If DLC games were more like Limbo, we'd be well on our way to a video game revolution. They're not, but hopefully indie titles such as these will keep flowing, and at a faster rate.

PlayDead Studios

Dan:
No matter how carefully we may try to balance these intrinsically opposite needs, one must inevitably choose to emphasize either form or function in any creative endeavor. The decision between captivating the eye or the brain is especially important in gaming, where deep narratives often meet lo-fi visuals, or stunning virtual worlds feel like undercooked vanity projects.

The starkly beautiful Limbo chooses wisely, emphasizing a world of bold minimalism, and relying on a narrative created through atmosphere, color, and sound (or the lack thereof), rather than filling the screen with needless exposition.

A frame from the 1922 Swedish/Danish silent film "Haxan."

Silent filmmakers learned the same lesson a century ago. Limited to plot points and dialogue delivered through occasional title cards, some chose to paint a picture in the mind's eye through the negative space of stark black and white silhouettes, which along with (sometimes deliberate, sometimes accidental) use of focus, film grain, fog, and lighting, create starkly silent dreamlike tableaus that are still affectingly eerie today.
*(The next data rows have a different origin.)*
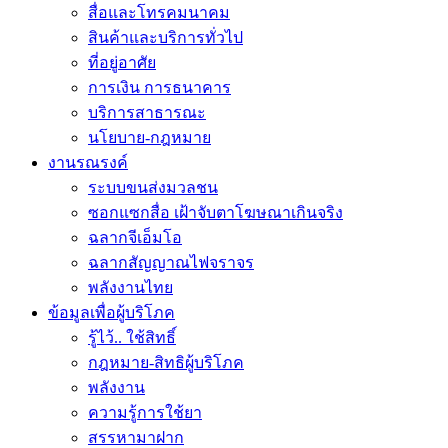
สื่อและโทรคมนาคม
สินค้าและบริการทั่วไป
ที่อยู่อาศัย
การเงิน การธนาคาร
บริการสาธารณะ
นโยบาย-กฎหมาย
งานรณรงค์
ระบบขนส่งมวลชน
ซอกแซกสื่อ เฝ้าจับตาโฆษณาเกินจริง
ฉลากจีเอ็มโอ
ฉลากสัญญาณไฟจราจร
พลังงานไทย
ข้อมูลเพื่อผู้บริโภค
รู้ไว้.. ใช้สิทธิ์
กฎหมาย-สิทธิผู้บริโภค
พลังงาน
ความรู้การใช้ยา
สรรหามาฝาก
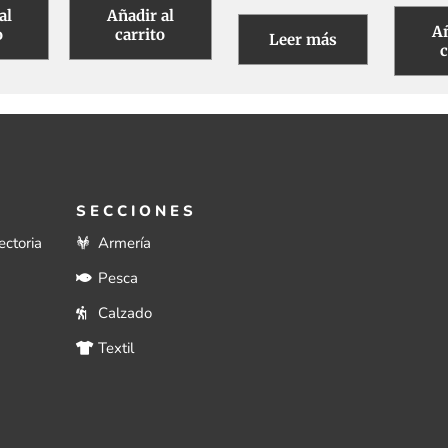
al
Añadir al
Añ
o
carrito
Leer más
c
SECCIONES
ectoria
Armería
Pesca
Calzado
Textil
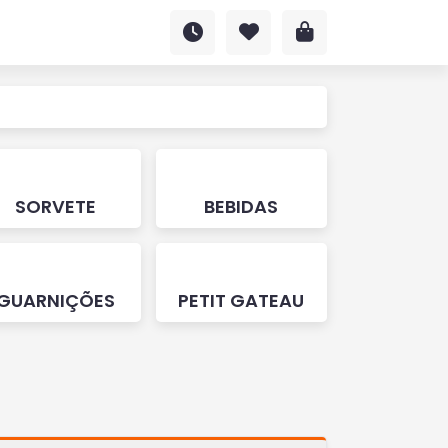
SORVETE
BEBIDAS
GUARNIÇÕES
PETIT GATEAU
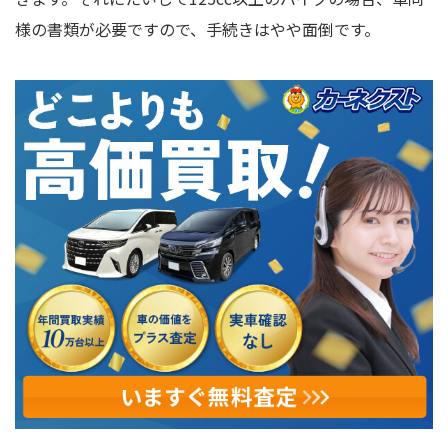
様の書類が必要ですので、手続きはやや面倒です。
Limbo carries that same dreamlike feel (the polar opposite of the crisp Hollywood dreamland of "Inception," for example). The edges of the screen flicker and shift, looking very much like the iris masking techniques of the early days of cinema. For a far more striking example, look to this frame from the 1922 film "Haxan" about the history of witchcraft. Is there any more universally recognizable setting when presented in monochrome silhouette than the unsettling mysterious forest?

Though not original themselves, these elements are at least unique to a modern video game, making Limbo a truly intriguing project that feels more like a piece of interactive digital art than something that shares shelf space with Mario and Master Chief.